Now there are two main ways to try and tackle surfing tiny waves:
Method 1: Create the extra energy and momentum you need using your body mechanics (ie. be a good surfer!)
If you are a good surfer (I am not), you can use an ordinary surfboard to surf small waves – and you can use your body almost like a spring, constantly compressing and expanding, to add the energy you need as you keep your board doing small turns from rail to rail to keep the momentum going.
Imagine you are a child again, on a playground swing – do you remember how you managed to get the swing pretty high up in the air even through you started from the bottom and didn’t have someone to push you? It wasn’t gravity alone that did that – with air resistance you would have lost height with each swing if you had just sat/stood there doing nothing. No, as a child you intuitively learnt to unweight your body at the top and then push it down again at the perfect moments to gain energy and height on the next swing! A good surfer does the same with his body!
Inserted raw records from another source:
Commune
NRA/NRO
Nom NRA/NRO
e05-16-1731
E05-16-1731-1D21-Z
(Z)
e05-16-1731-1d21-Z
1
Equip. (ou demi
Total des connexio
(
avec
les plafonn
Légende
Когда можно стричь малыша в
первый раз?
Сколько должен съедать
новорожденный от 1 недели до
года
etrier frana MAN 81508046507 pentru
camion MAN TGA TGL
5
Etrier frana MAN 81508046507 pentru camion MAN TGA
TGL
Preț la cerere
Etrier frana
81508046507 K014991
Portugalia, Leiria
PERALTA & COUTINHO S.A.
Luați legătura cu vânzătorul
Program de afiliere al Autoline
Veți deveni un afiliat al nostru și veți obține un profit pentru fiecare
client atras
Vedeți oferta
Like I say, I’m not a good surfer!
Luckily my friend Jono was also out in the water catching some last waves before it was too dark to see, and he IS a good surfer! He was perfecting his body mechanics to make the most out of the tiny waves – if he uses the same approach in decent waves where his own energy is matched by some real wave energy, he will look absolutely amazing!
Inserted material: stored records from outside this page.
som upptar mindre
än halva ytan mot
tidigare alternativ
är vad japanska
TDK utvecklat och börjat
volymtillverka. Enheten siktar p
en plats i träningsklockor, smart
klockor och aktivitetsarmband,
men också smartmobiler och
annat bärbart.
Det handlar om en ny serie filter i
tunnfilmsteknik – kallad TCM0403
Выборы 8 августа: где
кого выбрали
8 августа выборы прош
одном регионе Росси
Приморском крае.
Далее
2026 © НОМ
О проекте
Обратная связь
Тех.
Jono constantly trying to stay dynamic – turning the board from one side to the other, compressing and expanding his body, as he turns back to where the wave at least has a little bit of energy (where the blue face is breaking into white water). Gee! This camera I’m borrowing from a friend is struggling in the post-sundown light! Luckily, I will be getting my own real Go-Pro soon!
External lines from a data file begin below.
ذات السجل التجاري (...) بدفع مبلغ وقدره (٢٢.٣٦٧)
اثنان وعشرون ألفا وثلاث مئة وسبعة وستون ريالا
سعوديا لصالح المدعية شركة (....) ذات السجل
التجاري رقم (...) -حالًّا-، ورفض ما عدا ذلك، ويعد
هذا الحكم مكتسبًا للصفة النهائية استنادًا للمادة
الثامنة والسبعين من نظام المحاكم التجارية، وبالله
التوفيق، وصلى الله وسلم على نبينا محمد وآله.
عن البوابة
Method 2: Choose the right board to help you! (ie. cheat?)
Here is my quiver of boards – They are shaped differently to either make the best of small waves, or to be more stable in bigger waves. I chose the biggest, flattest orange board (a 7’6 mini-malibu) to catch the small waves easily and give me lovely, sustained momentum that kept me going through even the flattest parts of the small waves!
And so here are some pictures from one of the waves I managed to catch before it got too dark to see at all…
Just getting started on this small but clean wave…
Even with a big board milking the wave for what energy it could – I still found myself trying to do little turns up and down the face to add some momentum of my own…
This meant that even an average surfer like me had enough speed to do a proper turn as the wave came to an end (turned to white water).
So, I went into the surf with low expectations, and came out happy! It was definitely worth the drive, to have a paddle and catch a few rides – even in small waves, surfing is good for the soul!
Obviously, the ideal combination is to choose the correct board and be a good surfer! I’m working on it, and improving for the first time in years!